しかしながら、一般裁判の審理の方法については、当該事件の審理に当る裁判所あるいは裁判官の専権に属する事項であり、憲法及び法律に従いその独自の判断に基づいて決定される性格のものであり、またその合議体でする裁判の評議はこれを公行しないこととされているので(裁判所法第七五条)、審理の進行の適否については、原則として事後的にもせよ他からの批判を受けるものではないと言え、従つて当該審理の方法、内容の適否を審判するために審理を進めることは、裁判の独立性、合議の評議の秘密性の見地から相当ではないというべきである。もつとも、裁判の審理が右のような性質のものであるからといつて、あらゆる行為が違法の非難を免れるものではなく、審理の方法を外形的に見て(合議体の評議の内容を問題とするものでなく、審理の方法を外見的に捉えて)、憲法、訴訟法その他の法令に違反している場合はもちろん、公平・正義の理念に照し違反しているような場合には、審理の方法の適否について判断をなすべきものと解される(被告は、刑事の有罪判決の確定を前提としながら、国家賠償事件において、迅速な裁判を受ける権利を侵害されたこと、また公平な裁判所の裁判を受ける権利を侵害されたことを主張することは許されないと述べているが、刑事手続において迅速な裁判を受ける権利が侵害された場合に免訴の判決が言渡されることになつていること、また不公平な裁判がされないように忌避の制度が設けられていることと、当該刑事手続において裁判所の措つた審理中の行為が法令に適合しているかどうかとは全く別の問題であり、有罪判決が確定したからといつて裁判所の行為がすべて適法視されるものではないので、国家賠償事件においては有罪判決が確定していても当該刑事事件の審理の遅延等の違法を主張・審理することは許されるものと考える。)。
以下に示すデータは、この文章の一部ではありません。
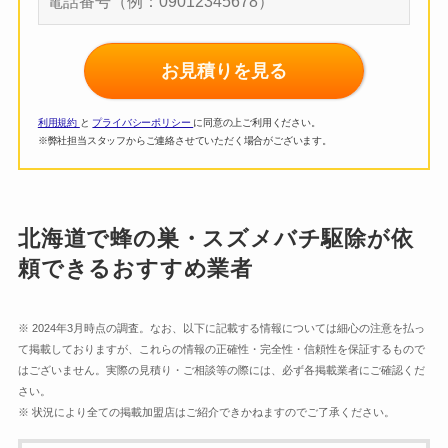
お見積りを見る
利用規約
と
プライバシーポリシー
に同意の上ご利用ください。
※弊社担当スタッフからご連絡させていただく場合がございます。
北海道で蜂の巣・スズメバチ駆除が依
頼できるおすすめ業者
※ 2024年3月時点の調査
。なお、以下に記載する情報については細心の注意を払っ
て掲載しておりますが、これらの情報の正確性・完全性・信頼性を保証するもので
はございません。実際の見積り・ご相談等の際には、必ず各掲載業者にご確認くだ
さい。
※ 状況により全ての掲載加盟店はご紹介できかねますのでご了承ください。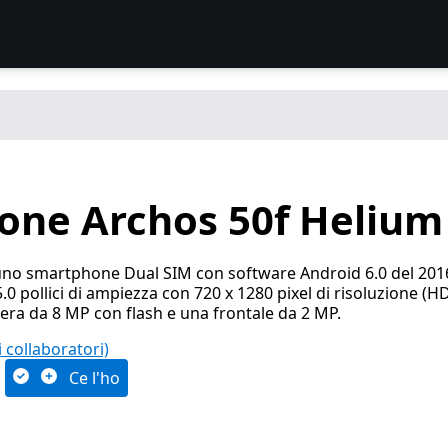
ione Archos 50f Helium
uno smartphone Dual SIM con software Android 6.0 del 201
.0 pollici di ampiezza con 720 x 1280 pixel di risoluzione (H
ra da 8 MP con flash e una frontale da 2 MP.
ri collaboratori)
Ce l'ho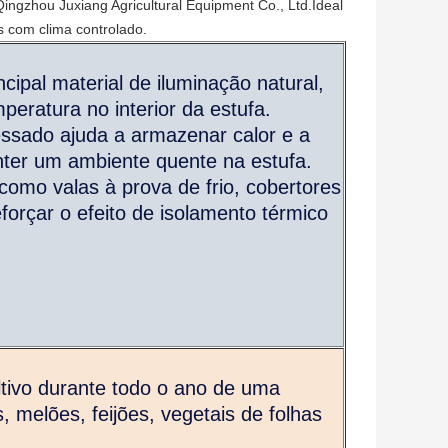
ngzhou Juxiang Agricultural Equipment Co., Ltd.Ideal
os com clima controlado.
ncipal material de iluminação natural,
peratura no interior da estufa.
pessado ajuda a armazenar calor e a
nter um ambiente quente na estufa.
 como valas à prova de frio, cobertores
eforçar o efeito de isolamento térmico
ultivo durante todo o ano de uma
, melões, feijões, vegetais de folhas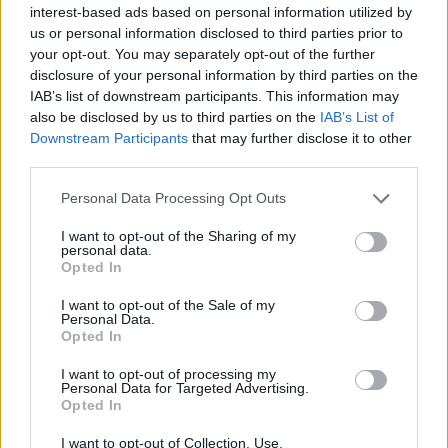
blijft cruciaal
interest-based ads based on personal information utilized by
us or personal information disclosed to third parties prior to
your opt-out. You may separately opt-out of the further
Ajax-talent Mohamed Abdalla schrijft Europese
disclosure of your personal information by third parties on the
geschiedenis
IAB’s list of downstream participants. This information may
also be disclosed by us to third parties on the
IAB’s List of
Shane Kluivert krijgt kans van Flick en begint in
Downstream Participants
that may further disclose it to other
de basis bij FC Barcelona
third parties.
Personal Data Processing Opt Outs
Servische media vergelijken Ajax-talent Abdellah
Ouazane met Lionel Messi
I want to opt-out of the Sharing of my
personal data.
Opted In
Ajax zet grote stap richting volgende ronde na
ruime zege op Vojvodina
I want to opt-out of the Sale of my
Personal Data.
Opted In
Dusan Tadic kijkt met bijzondere gevoelens naar
Ajax - Vojvodina
I want to opt-out of processing my
Personal Data for Targeted Advertising.
Opted In
Zo veranderde de relatie tussen Rafael van der
Vaart en Sylvie Meis door de jaren heen
I want to opt-out of Collection, Use,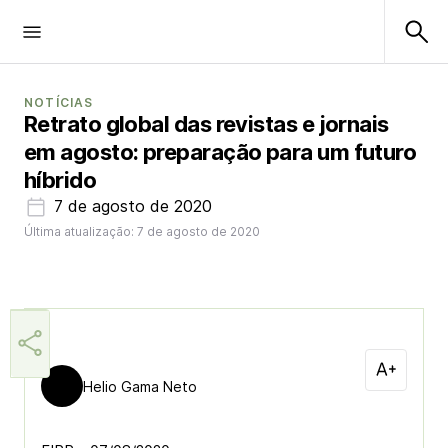
NOTÍCIAS
Retrato global das revistas e jornais
em agosto: preparação para um futuro
híbrido
7 de agosto de 2020
Última atualização: 7 de agosto de 2020
Helio Gama Neto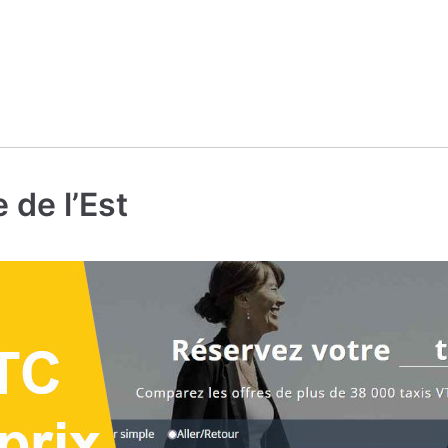
 de l’Est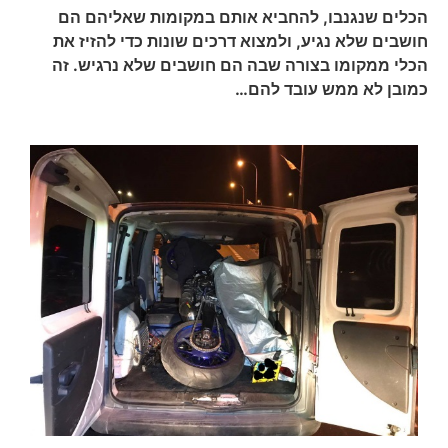
הכלים שנגנבו, להחביא אותם במקומות שאליהם הם
חושבים שלא נגיע, ולמצוא דרכים שונות כדי להזיז את
הכלי ממקומו בצורה שבה הם חושבים שלא נרגיש. זה
כמובן לא ממש עובד להם…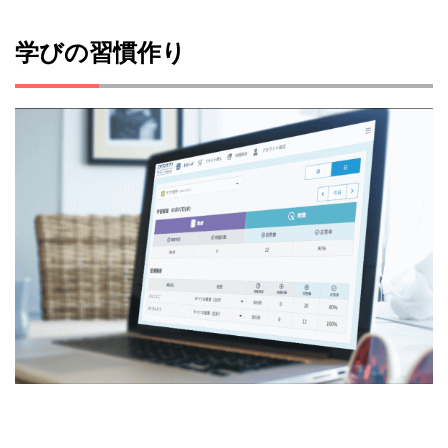
学びの習慣作り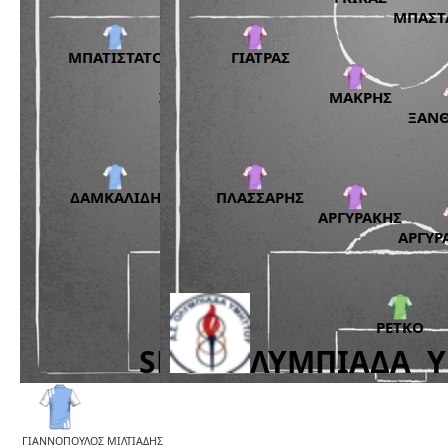
ΓΙΑΝΝΟΠΟΥΛΟΣ ΜΙΛΤΙΑΔΗΣ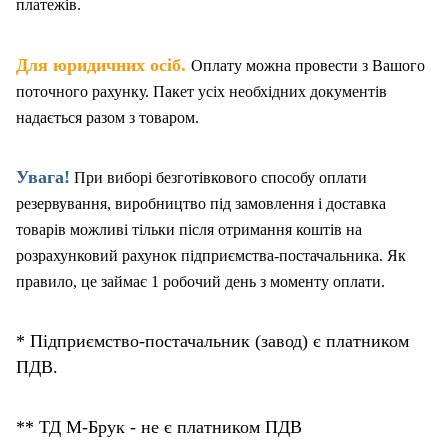
платежів.
.
Для юридичних осіб
Оплату можна провести з Вашого
поточного рахунку. Пакет
у
сіх необхідних документів
надається разом з товаром.
Увага!
При виборі безготівкового способу оплати
резервування, виробництво під замовлення і доставка
товарів можливі тільки після отримання коштів на
розрахунковий рахунок підприємства-постачальника. Як
правило, це займає 1 робочий день з моменту оплати.
* Підприємство-постачальник (завод) є платником
ПДВ.
** ТД М-Брук - не є платником ПДВ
3  以上の観点から本件をみるに、本件刑事事件は、事案の内容としていわゆる官公労働者の労働争議権と刑事罰とに関する重大な問題を含む事案であるところ、右事件が最高裁判所に上告された当時の最高裁判所における同種の問題点を含む他の事件(以下「同種事件」という。)の係属・審理状況が別紙(四)記載のとおりであることは当事者間に争いがなく、これによれば、第三小法廷において同種事件について大法廷に回付がなされないまま処理されたものもある(別紙(四)②③④⑦事件)が、一方そのころ、第一、第二小法廷からは他の同種事件(別紙(四)⑤⑧⑨⑩⑪事件)について大法廷に回付がなされ、大法廷において審理中のものも数件あり、従つて、その当時前掲の問題点について判例変更が検討され、その可能性が予想されえた時期であり、その後実際に判例が変更されているのである。

本件事件は、右のような状況の下で第三小法廷に最も遅い時期に係属した事件であり、しかもそのころは第三小法廷自体の構成員が頻繁に交替した時期である。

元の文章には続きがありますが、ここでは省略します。